Inconferente risulta essere la obiezione mossa dal prevenuto, secondo cui il toccamente di una caviglia non può considerarsi atto di intrusione nella sfera sessuale altrui, ciò perchè questa zona del corpo non qualificata erogena, in quanto che se il P. avesse palpeggiato altre parti anatomiche della C., generanti sensazioni erotiche, avrebbe dovuto rispondere di reato consumato e non tentato.

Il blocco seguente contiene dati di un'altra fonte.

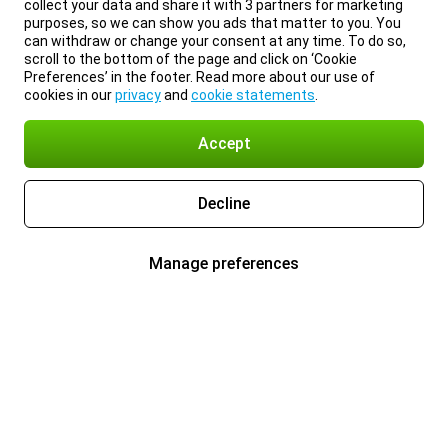
collect your data and share it with 3 partners for marketing
purposes, so we can show you ads that matter to you. You
can withdraw or change your consent at any time. To do so,
scroll to the bottom of the page and click on ‘Cookie
Preferences’ in the footer. Read more about our use of
cookies in our
privacy
and
cookie statements
.
Accept
Decline
Manage preferences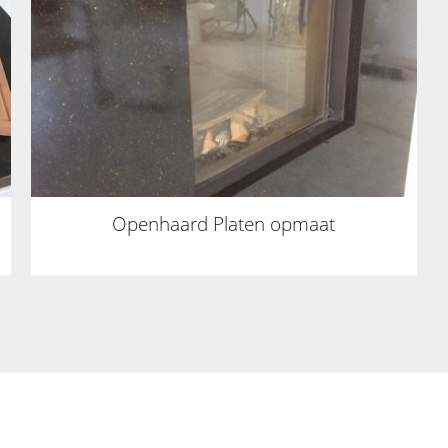
Openhaard Platen opmaat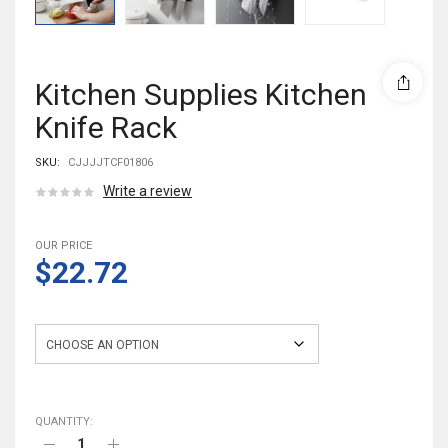
Kitchen Supplies Kitchen
Knife Rack
SKU:
CJJJJTCF01806
Write a review
OUR PRICE
$22.72
Color
QUANTITY: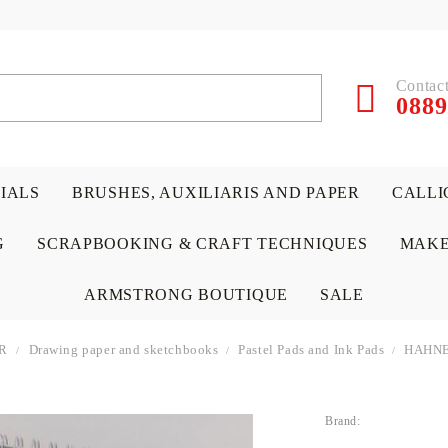
Contact
0889
RIALS
BRUSHES, AUXILIARIS AND PAPER
CALLI
G
SCRAPBOOKING & CRAFT TECHNIQUES
MAKE
ARMSTRONG BOUTIQUE
SALE
R
Drawing paper and sketchbooks
Pastel Pads and Ink Pads
HAHNE
Brand:
 PAPERS &
ATERIALS
& GENTLEMEN
ACRYLIC COLORS
PENCILS
ENCAUSTIC
CANVAS, EASELS, ACCES
PUNCHES/PERFORATORS
KIDS
W
P
D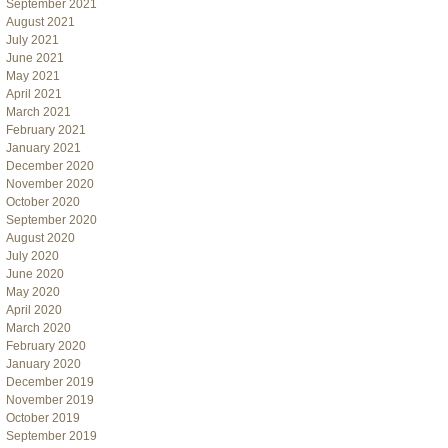
September 2021
August 2021
July 2021
June 2021
May 2021
April 2021
March 2021
February 2021
January 2021
December 2020
November 2020
October 2020
September 2020
August 2020
July 2020
June 2020
May 2020
April 2020
March 2020
February 2020
January 2020
December 2019
November 2019
October 2019
September 2019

E’ opportuno ribadire che nella verifica della fondatezza o infondatezza del motivo di ricorso ex art. 606 c.p.p., comma 1, lett. e), il compito del giudice di legittimità non consiste nell’accertare la plausibilità e la intrinseca adeguatezza dei risultati della interpretazione delle prove, coessenziale al giudizio di merito, ma è quello, ben diverso, di stabilire se i giudici di merito abbiano esaminato tutti gli elementi a loro disposizione, se abbiano dato esauriente risposta alle deduzioni delle parti e se, nella interpretazione delle prove, abbiano esattamente applicato le regole della logica, le massime di comune esperienza e i criteri legali dettati in tema di valutazione delle prove, in modo da fornire la giustificazione razionale della scelta di determinate conclusioni a preferenza di altre (Cass. 21/9/99, Guglielmi), come ravvisati nel discorso giustificativo della decisione oggetto di gravame.

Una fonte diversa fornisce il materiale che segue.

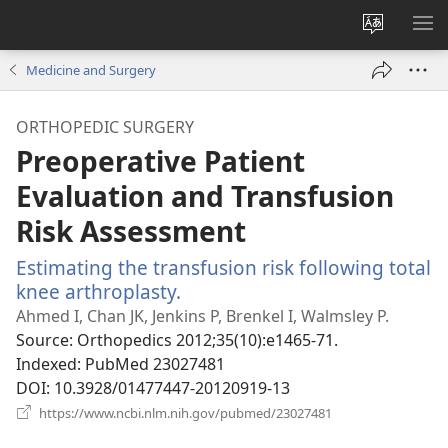
Change
SH
site
ME
Medicine and Surgery
language
ORTHOPEDIC SURGERY
Preoperative Patient
Evaluation and Transfusion
Risk Assessment
Estimating the transfusion risk following total
knee arthroplasty.
(opens
new
Ahmed I, Chan JK, Jenkins P, Brenkel I, Walmsley P.
window)
Source
‎: Orthopedics 2012;35(10):e1465-71.
Indexed
‎: PubMed 23027481
DOI
‎: 10.3928/01477447-20120919-13
(opens
https://www.ncbi.nlm.nih.gov/pubmed/23027481
new
window)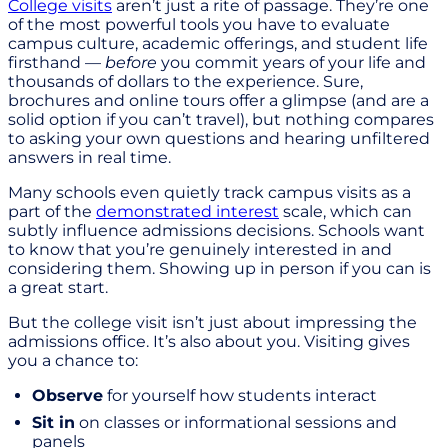
College visits
aren’t just a rite of passage. They’re one
of the most powerful tools you have to evaluate
campus culture, academic offerings, and student life
firsthand —
before
you commit years of your life and
thousands of dollars to the experience. Sure,
brochures and online tours offer a glimpse (and are a
solid option if you can’t travel), but nothing compares
to asking your own questions and hearing unfiltered
answers in real time.
Many schools even quietly track campus visits as a
part of the
demonstrated interest
scale, which can
subtly influence admissions decisions. Schools want
to know that you’re genuinely interested in and
considering them. Showing up in person if you can is
a great start.
But the college visit isn’t just about impressing the
admissions office. It’s also about you. Visiting gives
you a chance to:
Observe
for yourself how students interact
Sit in
on classes or informational sessions and
panels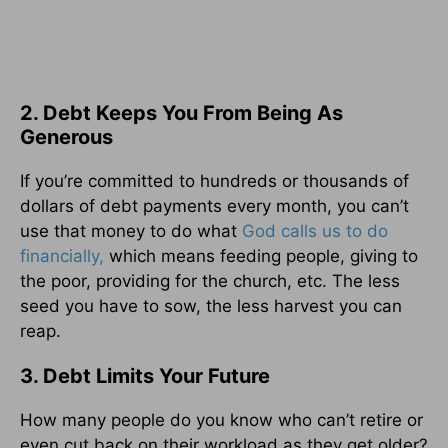
2. Debt Keeps You From Being As
Generous
If you’re committed to hundreds or thousands of
dollars of debt payments every month, you can’t
use that money to do what
God calls us to do
financially,
which means feeding people, giving to
the poor, providing for the church, etc. The less
seed you have to sow, the less harvest you can
reap.
3. Debt Limits Your Future
How many people do you know who can’t retire or
even cut back on their workload as they get older?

Peraltro, non è producente opporre alla valutazione dei fatti contenuta nel provvedimento impugnato una diversa ricostruzione, magari altrettanto logica, come il P. tenta di prospettare, dato che in tale ipotesi verrebbe, inevitabilmente, invasa l’area degli apprezzamenti riservati al giudice di merito (Cass. 6/5/03, Curcillo; Cass. SU. 19/6/96, Di F.).

P.Q.M.

LA CORTE SUPREMA DI CASSAZIONE

Rigetta il ricorso e condanna il ricorrente al pagamento delle spese processuali.

Testo non ufficiale. La sola stampa del dispositivo ufficiale ha carattere legale.